3.ひな祭りで用意したい行事食:ひなあられ

ひな祭りで子どもが好むお菓子として、ひなあられが挙げられます。ひなあられは、ひな祭りの際に外でも菱餅を食べられるように加工したもので、もともとは菱餅を砕いた食べ物だったといわれています。菱餅と同じように、ひなあられはピンク・白・緑色の3色であることが多いですが、黄色を加えて春夏秋冬の四季を表し、1年を通じて子どもの幸せを願う食べ物として用意されることもあります。
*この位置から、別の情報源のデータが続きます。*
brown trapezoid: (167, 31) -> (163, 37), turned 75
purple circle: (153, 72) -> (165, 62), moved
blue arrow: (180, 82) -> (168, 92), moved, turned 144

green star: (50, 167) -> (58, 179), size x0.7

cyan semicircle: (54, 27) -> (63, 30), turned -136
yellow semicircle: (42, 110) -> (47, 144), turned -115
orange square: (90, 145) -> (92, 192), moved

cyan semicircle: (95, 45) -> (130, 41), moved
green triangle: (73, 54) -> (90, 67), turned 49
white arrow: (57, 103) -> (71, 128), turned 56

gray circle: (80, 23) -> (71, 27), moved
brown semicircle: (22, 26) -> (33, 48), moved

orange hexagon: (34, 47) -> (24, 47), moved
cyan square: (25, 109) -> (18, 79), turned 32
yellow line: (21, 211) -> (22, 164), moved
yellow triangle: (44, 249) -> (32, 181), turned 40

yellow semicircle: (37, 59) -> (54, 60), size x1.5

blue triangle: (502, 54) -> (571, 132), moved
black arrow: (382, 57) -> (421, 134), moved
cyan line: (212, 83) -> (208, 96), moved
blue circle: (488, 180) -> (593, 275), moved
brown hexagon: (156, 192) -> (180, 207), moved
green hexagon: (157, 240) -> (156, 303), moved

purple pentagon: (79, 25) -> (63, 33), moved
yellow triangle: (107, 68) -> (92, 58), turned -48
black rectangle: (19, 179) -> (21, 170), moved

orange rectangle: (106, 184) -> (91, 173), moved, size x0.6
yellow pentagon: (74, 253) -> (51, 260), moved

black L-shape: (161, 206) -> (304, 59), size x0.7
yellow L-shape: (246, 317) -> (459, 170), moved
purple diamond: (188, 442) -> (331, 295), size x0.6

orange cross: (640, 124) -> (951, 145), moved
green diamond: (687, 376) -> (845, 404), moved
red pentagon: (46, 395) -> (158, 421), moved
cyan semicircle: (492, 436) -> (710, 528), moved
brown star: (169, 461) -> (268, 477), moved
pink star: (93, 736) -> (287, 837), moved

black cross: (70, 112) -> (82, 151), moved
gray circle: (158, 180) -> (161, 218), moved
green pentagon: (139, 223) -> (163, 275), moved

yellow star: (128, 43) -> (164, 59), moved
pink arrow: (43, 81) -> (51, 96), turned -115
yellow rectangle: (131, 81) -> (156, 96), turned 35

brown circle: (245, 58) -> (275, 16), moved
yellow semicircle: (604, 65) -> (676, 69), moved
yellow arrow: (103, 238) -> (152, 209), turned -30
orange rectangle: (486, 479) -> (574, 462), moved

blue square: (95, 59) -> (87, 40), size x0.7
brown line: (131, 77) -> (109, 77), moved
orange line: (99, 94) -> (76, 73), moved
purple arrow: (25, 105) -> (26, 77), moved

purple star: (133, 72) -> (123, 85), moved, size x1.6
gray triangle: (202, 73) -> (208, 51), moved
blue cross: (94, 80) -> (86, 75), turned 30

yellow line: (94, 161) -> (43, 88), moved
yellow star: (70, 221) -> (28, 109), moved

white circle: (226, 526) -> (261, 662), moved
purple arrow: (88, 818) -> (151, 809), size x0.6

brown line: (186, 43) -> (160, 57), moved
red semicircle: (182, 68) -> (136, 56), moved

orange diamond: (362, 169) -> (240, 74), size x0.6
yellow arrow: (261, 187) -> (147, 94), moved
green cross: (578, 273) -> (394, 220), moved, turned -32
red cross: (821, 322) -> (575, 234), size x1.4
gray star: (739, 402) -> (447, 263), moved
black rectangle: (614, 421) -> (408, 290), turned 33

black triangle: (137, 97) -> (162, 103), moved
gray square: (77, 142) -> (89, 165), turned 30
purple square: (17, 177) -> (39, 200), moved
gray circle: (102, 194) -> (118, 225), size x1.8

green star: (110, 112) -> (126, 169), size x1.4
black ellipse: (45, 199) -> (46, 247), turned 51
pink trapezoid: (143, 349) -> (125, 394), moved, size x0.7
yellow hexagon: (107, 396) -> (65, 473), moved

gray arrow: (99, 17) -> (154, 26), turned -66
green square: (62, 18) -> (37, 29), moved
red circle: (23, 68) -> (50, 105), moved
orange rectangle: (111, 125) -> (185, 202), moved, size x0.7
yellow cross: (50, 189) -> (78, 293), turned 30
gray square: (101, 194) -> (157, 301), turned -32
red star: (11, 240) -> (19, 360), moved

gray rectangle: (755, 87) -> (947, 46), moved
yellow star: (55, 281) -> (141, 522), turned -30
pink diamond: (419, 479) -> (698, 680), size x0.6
また、ひなあられの味付けは関東と関西で異なっており、関東では米粒状で甘い味付け、関西では丸い粒状で塩や醤油を使った味付けであることが多いです。ひなあられはスーパーなどで手軽に入手できるほか、お供えした菱餅を細かく切って油で揚げることで、簡単に手作りすることもできます。

3-1.ひなあられに込められた願い・由来

ピンク・白・緑色の3色タイプのひなあられは、菱餅と同じように女の子の魔除け・長寿・健康といった願いが込められています。3色に加えて黄色を含めたタイプのひなあられは、ピンクが春、緑が夏、黄色が秋、白が冬と、1年中ずっと幸せが訪れるようにという願いが込められているという違いがあります。

3-2.ひなあられの代わりになる食べ物は?

ひなあられには、餅を揚げてあられにしたお菓子のほか、お米と色素を使ってポン菓子にして売られているタイプもあります。乳幼児向けには、野菜の色素で色を付けたたまごボーロで代用することもあります。マシュマロやグミがひな祭り用のお菓子として売られていることもあり、さまざまなタイプのお菓子から選ぶことができるでしょう。

4.ひな祭りで用意したい行事食:ちらし寿司

ひな祭りで用意したい行事食:ちらし寿司

ひな祭りの時期には、おめでたい日に食べられる料理としてちらし寿司を用意するところも多いです。歴史的にひな祭りと密接な関係があるわけではありませんが、ちらし寿司には縁起物の食材がふんだんに使われており、子どもの成長や健康を願う意味合いを持っています。

4-1.ちらし寿司に込められた願い・由来

ちらし寿司の具材として代表的なのは、エビ・れんこん・豆の3つです。エビは昔から長寿の象徴として知られており、腰が曲がるほど長生きするとしてお正月のおせちにも使われています。れんこんは、その穴の空いた特徴的な断面から、未来の見通しが良くなる縁起物とされています。グリーンピースやえんどう豆などの豆には、マメ(几帳面)に働いて健康でいられるようにという願いが込められています。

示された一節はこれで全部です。